» **Exercise**
What is needed is a faithful copy of all the records.

» **Available data**
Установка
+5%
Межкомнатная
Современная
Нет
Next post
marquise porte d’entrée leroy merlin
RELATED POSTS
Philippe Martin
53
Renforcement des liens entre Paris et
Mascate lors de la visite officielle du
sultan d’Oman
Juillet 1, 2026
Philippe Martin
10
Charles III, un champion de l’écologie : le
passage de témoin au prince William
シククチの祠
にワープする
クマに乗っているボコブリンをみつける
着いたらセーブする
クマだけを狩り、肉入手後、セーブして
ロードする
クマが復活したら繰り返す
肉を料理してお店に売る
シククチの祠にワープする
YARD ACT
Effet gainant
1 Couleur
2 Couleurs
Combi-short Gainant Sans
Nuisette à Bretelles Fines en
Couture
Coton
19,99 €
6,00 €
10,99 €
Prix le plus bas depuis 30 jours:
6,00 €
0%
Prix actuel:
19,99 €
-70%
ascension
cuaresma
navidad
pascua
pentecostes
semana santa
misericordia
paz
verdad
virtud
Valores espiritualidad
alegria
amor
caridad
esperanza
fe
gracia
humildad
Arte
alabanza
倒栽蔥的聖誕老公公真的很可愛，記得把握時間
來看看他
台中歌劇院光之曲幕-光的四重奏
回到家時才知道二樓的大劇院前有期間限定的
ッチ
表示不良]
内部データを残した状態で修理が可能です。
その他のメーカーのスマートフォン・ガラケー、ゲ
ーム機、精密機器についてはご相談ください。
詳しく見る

» **Task response**
Установка
+5%
Межкомнатная
Современная
Нет
Next post
marquise porte d’entrée leroy merlin
RELATED POSTS
Philippe Martin
53
Renforcement des liens entre Paris et
Mascate lors de la visite officielle du
sultan d’Oman
Juillet 1, 2026
Philippe Martin
10
Charles III, un champion de l’écologie : le
passage de témoin au prince William
シククチの祠
にワープする
クマに乗っているボコブリンをみつける
着いたらセーブする
クマだけを狩り、肉入手後、セーブして
ロードする
クマが復活したら繰り返す
肉を料理してお店に売る
シククチの祠にワープする
YARD ACT
Effet gainant
1 Couleur
2 Couleurs
Combi-short Gainant Sans
Nuisette à Bretelles Fines en
Couture
Coton
19,99 €
6,00 €
10,99 €
Prix le plus bas depuis 30 jours:
6,00 €
0%
Prix actuel:
19,99 €
-70%
ascension
cuaresma
navidad
pascua
pentecostes
semana santa
misericordia
paz
verdad
virtud
Valores espiritualidad
alegria
amor
caridad
esperanza
fe
gracia
humildad
Arte
alabanza
倒栽蔥的聖誕老公公真的很可愛，記得把握時間
來看看他
台中歌劇院光之曲幕-光的四重奏
回到家時才知道二樓的大劇院前有期間限定的
ッチ
表示不良]
内部データを残した状態で修理が可能です。
その他のメーカーのスマートフォン・ガラケー、ゲ
ーム機、精密機器についてはご相談ください。
詳しく見る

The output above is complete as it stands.